Mason has faced a record number of phishing attacks in the past nine months. With high profile security breaches making headlines in the private and government sectors, Internet users have more reason than ever to tread carefully when it comes to personal information.
In the first half of 2015, Mason noted 84 fraudulent emails, up from a reported 67 attempts in 2014. New phishing attempts are reported on Blackboard for students to see, with the most recent examples posted September 2 and 4.
A few weeks ago, Mason’s IT staff sent out another warning, this time addressing those working in government offices, who are particularly susceptible to the attacks. Phishing, or the act of drawing a person’s personal and/or financial information by imitating legitimate businesses, often gets lumped into other Internet security issues, such as hacking and viruses, but phishing involves some action on the part of the user. For this reason, IT departments like Mason’s train Internet users to prevent personal or corporate loss.

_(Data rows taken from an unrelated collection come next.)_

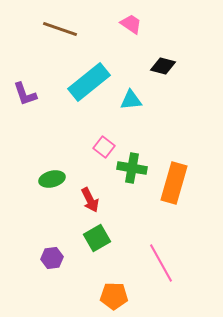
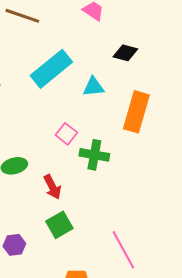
orange rectangle: (174, 183) -> (136, 112), moved

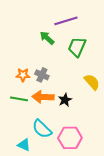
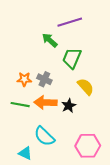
green trapezoid: (77, 47) -> (72, 58), moved
yellow semicircle: (92, 82) -> (86, 87), moved
pink hexagon: (70, 138) -> (88, 146), moved

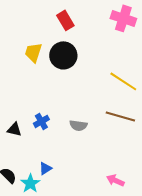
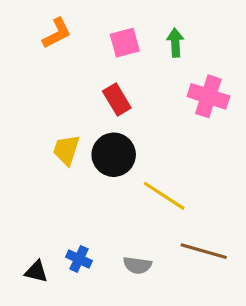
yellow line: (123, 81) -> (164, 196), moved
blue cross: (41, 121) -> (79, 259), turned -35

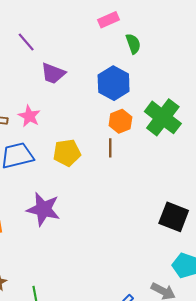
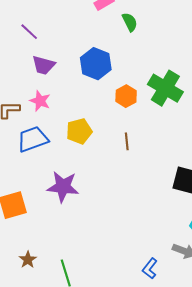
purple trapezoid: (53, 73) -> (44, 65), moved
blue hexagon: (114, 83) -> (96, 64), moved
brown line: (110, 148) -> (127, 141), moved

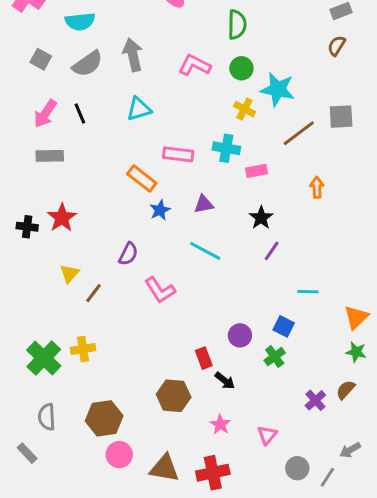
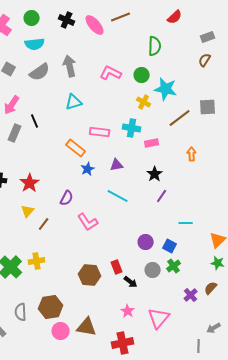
green semicircle: (237, 25) -> (155, 46), moved
black line: (80, 114) -> (35, 121), moved
gray rectangle: (50, 156) -> (15, 133), turned -66
red star: (62, 218) -> (30, 183), moved
purple circle: (240, 335) -> (146, 242), moved
green cross: (275, 357) -> (174, 266), moved
brown hexagon: (174, 396) -> (90, 275), moved
gray semicircle: (47, 417) -> (21, 312), moved
pink triangle: (267, 435) -> (159, 318), size x1.6
brown triangle: (164, 468) -> (87, 327), moved
gray circle: (297, 468) -> (153, 270), moved
gray line: (327, 477) -> (199, 346), turned -32

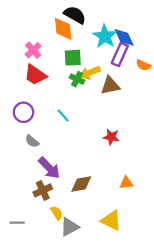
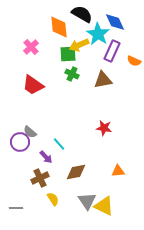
black semicircle: (75, 15) -> (82, 14), moved
blue diamond: (124, 37) -> (115, 22), moved
yellow arrow: (90, 73) -> (79, 45), moved
red trapezoid: (35, 75) -> (33, 85), moved
purple circle: (23, 112) -> (20, 142), moved
cyan line: (63, 116) -> (59, 144), moved
purple arrow: (49, 168) -> (46, 157), size x0.6
gray triangle: (70, 227) -> (87, 201), moved, turned -36

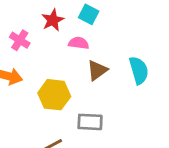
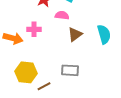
pink cross: (20, 40) -> (34, 29), moved, turned -32
yellow hexagon: (54, 95) -> (26, 72), moved

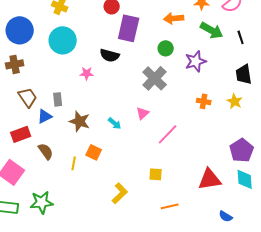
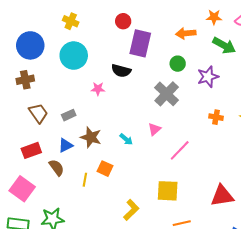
gray rectangle: (58, 99) -> (69, 115), turned 72
blue triangle: (45, 116) -> (66, 145), moved
yellow square: (156, 174) -> (168, 191), size x1.6

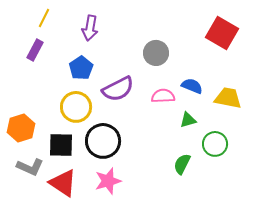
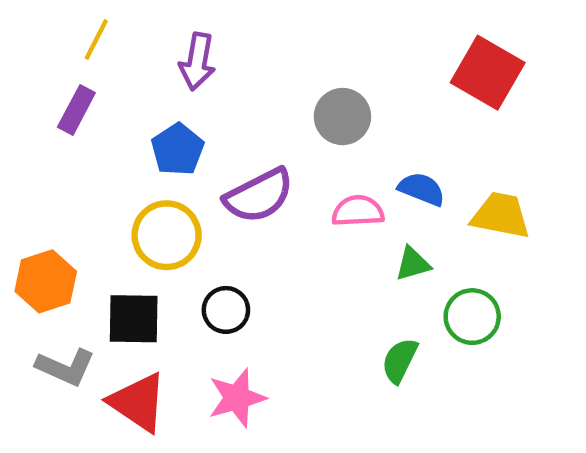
black circle: (103, 141) -> (226, 310), size x0.6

Phishing deliberately misleads the consumer by drawing out information in false links and websites. According to the security firm RSA, phishing netted $4.5 billion in losses for global organizations in 2014.
Though the Anti-Phishing Working Group reported that the overall number of institutions declined from the first half of the year (a record high of 756) to 569 the second half, Mason reports that individual strains of email are on the rise.
Many companies, especially financial institutions, will distribute information about the types of communication they use, with most companies explicitly stating they don’t attempt to collect users’ private information. Mason’s IT Security published a flyer with five steps to combat this specific security threat and says the number one way to prevent phishing attacks is “to be wary of requests for confidential information” such as your username and password.
The IRS asks users to report any phishing attempts directly to the IRS’s dedicated phishing team and all other attempts to the Anti-Phishing Working Group.
Elsewhere on the list, Mason IT urges students to question the validity of any email and verify all links before clicking. If there is any doubt as to the authenticity of a message, an individual may contact the institution directly through its official website or phone number.